Michelangelo Pistoletto, Porta – Segno Arte (1976 – 1997; ferro e smalto, 230 x 140 cm; Biella, Collezione Cittadellarte - Fondazione Pistoletto)
Michelangelo Pistoletto, Porta Segno Arte (1976 1997; iron and enamel, 230 x 140 cm; Biella, Cittadellarte Collection - Fondazione Pistoletto)

Two photographic works dating back to the 1970s, The Conference and Rays of People, find space in the adjoining rooms: experiments on what is respectively an example of a vision of authoritarian power and circular and simultaneous perspective.

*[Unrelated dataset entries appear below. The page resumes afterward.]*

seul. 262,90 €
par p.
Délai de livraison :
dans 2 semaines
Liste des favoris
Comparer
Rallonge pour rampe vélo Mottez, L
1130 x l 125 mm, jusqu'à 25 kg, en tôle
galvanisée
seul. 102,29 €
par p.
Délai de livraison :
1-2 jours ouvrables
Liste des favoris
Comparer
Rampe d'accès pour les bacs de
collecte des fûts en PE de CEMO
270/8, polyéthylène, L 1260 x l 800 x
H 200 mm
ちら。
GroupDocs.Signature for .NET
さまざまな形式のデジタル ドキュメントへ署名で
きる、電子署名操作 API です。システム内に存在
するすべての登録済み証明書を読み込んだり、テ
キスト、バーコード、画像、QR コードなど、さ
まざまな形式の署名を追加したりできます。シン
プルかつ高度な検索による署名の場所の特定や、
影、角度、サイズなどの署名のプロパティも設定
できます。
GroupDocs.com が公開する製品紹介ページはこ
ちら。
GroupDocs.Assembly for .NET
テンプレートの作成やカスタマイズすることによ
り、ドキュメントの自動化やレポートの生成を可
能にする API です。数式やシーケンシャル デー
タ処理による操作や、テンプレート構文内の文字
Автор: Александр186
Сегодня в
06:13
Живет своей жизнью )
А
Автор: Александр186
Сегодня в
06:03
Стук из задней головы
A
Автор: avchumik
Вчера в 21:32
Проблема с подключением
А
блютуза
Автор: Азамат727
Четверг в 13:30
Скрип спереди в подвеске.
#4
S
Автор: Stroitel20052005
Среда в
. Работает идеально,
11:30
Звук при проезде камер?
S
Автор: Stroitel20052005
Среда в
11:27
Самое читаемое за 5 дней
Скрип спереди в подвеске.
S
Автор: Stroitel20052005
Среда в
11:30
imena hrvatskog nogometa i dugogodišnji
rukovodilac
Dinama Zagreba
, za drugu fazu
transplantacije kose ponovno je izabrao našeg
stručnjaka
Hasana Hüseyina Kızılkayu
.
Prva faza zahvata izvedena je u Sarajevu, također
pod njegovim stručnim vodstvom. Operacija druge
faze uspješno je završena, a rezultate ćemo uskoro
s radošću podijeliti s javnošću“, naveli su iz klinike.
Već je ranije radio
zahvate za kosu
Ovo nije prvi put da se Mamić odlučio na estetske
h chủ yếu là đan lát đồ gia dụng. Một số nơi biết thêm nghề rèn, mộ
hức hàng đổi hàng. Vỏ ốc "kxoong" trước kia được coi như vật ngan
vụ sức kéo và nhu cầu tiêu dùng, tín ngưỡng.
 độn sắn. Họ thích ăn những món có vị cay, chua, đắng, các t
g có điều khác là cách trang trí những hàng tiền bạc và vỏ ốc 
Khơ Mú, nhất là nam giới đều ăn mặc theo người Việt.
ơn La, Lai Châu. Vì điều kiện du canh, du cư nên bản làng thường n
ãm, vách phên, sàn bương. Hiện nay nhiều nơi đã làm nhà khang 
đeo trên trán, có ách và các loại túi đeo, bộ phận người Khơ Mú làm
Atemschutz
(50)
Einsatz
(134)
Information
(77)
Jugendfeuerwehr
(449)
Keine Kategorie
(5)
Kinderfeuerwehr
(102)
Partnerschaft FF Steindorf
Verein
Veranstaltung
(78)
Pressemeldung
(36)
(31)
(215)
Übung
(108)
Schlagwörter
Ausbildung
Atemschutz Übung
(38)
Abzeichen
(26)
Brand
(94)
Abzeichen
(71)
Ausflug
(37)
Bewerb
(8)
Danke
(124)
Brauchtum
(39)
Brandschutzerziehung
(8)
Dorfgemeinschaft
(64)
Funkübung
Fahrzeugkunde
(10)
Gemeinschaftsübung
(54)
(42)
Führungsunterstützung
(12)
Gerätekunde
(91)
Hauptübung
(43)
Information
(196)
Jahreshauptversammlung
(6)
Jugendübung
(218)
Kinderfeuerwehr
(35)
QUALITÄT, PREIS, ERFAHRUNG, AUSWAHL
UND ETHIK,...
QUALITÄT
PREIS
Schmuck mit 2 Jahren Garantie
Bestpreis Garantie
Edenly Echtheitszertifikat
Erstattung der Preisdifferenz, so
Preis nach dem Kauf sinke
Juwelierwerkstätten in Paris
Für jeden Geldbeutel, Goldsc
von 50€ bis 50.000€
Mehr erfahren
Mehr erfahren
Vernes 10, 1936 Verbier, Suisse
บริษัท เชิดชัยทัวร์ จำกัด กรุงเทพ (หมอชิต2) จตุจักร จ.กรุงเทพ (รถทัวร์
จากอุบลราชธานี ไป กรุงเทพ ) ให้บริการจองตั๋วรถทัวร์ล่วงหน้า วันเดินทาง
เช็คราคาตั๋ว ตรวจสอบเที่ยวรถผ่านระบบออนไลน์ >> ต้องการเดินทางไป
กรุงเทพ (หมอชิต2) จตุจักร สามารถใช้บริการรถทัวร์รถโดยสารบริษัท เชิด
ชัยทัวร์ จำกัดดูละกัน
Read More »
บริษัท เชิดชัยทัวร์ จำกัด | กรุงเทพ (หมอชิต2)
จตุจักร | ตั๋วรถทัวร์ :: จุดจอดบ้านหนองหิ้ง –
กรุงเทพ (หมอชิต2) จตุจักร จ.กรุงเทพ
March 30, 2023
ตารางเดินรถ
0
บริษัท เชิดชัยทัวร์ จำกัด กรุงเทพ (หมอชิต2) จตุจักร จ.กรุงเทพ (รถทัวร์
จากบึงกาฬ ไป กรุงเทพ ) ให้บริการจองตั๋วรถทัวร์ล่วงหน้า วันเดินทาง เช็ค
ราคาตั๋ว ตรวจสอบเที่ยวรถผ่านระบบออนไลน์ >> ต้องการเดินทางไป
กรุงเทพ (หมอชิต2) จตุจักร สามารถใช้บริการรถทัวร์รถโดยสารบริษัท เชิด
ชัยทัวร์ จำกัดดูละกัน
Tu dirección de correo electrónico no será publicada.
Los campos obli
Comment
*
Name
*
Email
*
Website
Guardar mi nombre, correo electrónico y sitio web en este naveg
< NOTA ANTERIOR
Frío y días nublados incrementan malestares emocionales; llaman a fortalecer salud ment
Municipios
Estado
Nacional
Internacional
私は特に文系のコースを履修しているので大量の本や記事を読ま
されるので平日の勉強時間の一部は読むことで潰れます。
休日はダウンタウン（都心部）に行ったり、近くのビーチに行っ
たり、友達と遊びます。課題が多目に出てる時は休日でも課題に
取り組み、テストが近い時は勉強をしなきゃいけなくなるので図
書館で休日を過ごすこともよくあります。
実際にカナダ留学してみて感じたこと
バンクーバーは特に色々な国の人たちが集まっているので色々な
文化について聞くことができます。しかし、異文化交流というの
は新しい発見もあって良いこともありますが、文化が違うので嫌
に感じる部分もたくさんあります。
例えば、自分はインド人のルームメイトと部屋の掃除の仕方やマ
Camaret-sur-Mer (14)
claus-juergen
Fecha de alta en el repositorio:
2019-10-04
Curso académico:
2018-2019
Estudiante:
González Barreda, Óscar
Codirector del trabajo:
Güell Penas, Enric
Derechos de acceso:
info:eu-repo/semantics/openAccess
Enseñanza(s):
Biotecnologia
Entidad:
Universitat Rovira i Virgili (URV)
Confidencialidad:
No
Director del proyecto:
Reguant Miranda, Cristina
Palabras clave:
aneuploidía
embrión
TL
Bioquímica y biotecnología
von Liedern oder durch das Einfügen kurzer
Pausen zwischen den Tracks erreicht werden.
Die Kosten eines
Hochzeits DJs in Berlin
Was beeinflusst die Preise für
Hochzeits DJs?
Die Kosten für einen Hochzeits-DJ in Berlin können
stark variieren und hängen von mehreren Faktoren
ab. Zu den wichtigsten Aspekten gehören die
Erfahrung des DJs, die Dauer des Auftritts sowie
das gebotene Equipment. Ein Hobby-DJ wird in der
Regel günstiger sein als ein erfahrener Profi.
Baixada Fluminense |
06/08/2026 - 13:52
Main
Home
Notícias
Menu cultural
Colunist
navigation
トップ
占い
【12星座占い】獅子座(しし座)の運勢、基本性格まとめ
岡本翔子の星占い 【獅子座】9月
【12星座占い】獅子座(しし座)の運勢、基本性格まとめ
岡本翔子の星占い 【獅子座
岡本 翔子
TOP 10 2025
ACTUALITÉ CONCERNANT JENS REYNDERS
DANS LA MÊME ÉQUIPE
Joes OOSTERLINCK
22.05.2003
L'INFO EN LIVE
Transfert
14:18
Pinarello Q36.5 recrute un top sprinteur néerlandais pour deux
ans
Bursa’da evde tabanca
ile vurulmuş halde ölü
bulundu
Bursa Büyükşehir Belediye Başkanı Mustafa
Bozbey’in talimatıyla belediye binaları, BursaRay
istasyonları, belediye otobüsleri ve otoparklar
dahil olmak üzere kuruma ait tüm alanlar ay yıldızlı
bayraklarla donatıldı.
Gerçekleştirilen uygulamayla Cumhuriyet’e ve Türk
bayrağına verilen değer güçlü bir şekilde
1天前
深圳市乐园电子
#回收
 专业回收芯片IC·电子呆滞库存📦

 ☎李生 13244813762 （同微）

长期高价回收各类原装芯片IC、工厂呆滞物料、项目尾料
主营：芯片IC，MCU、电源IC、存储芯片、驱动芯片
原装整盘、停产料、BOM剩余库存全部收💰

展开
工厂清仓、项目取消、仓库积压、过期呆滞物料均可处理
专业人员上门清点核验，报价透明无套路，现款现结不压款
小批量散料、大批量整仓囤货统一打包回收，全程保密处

This is followed by two previously unseen works, Third Paradise - From Infinity to Creation and Manifest Action, a large mirror bearing the image of young demonstrators who took to the streets during the pandemic to strike out on current issues.

The main floor hosts, in a private-access area of the building, the series Tree Division and Multiplication in conversation with the painting In Praise of Mathematics, where the poverist matrix is mixed with the mirror surface that opens to the fourth dimension, that of time, in a site-specific in progress that spans more than a score of years.

The exhibition, in addition to unraveling the Maestro’s artistic diegesis, once again stands as a manifesto of art-making well amalgamated with life and ethics by highlighting the concept of co-responsibility for a renewed society.

A road already marked out long ago moreover, since in 1994 Pistoletto wrote in Progetto Arte : “Art is the most sensitive and integral expression of thought and it is time for the artist to take upon himself the responsibility of bringing into communication every other human activity, from economics to politics, from science to religion, from education to behavior, in short all instances of the social fabric.”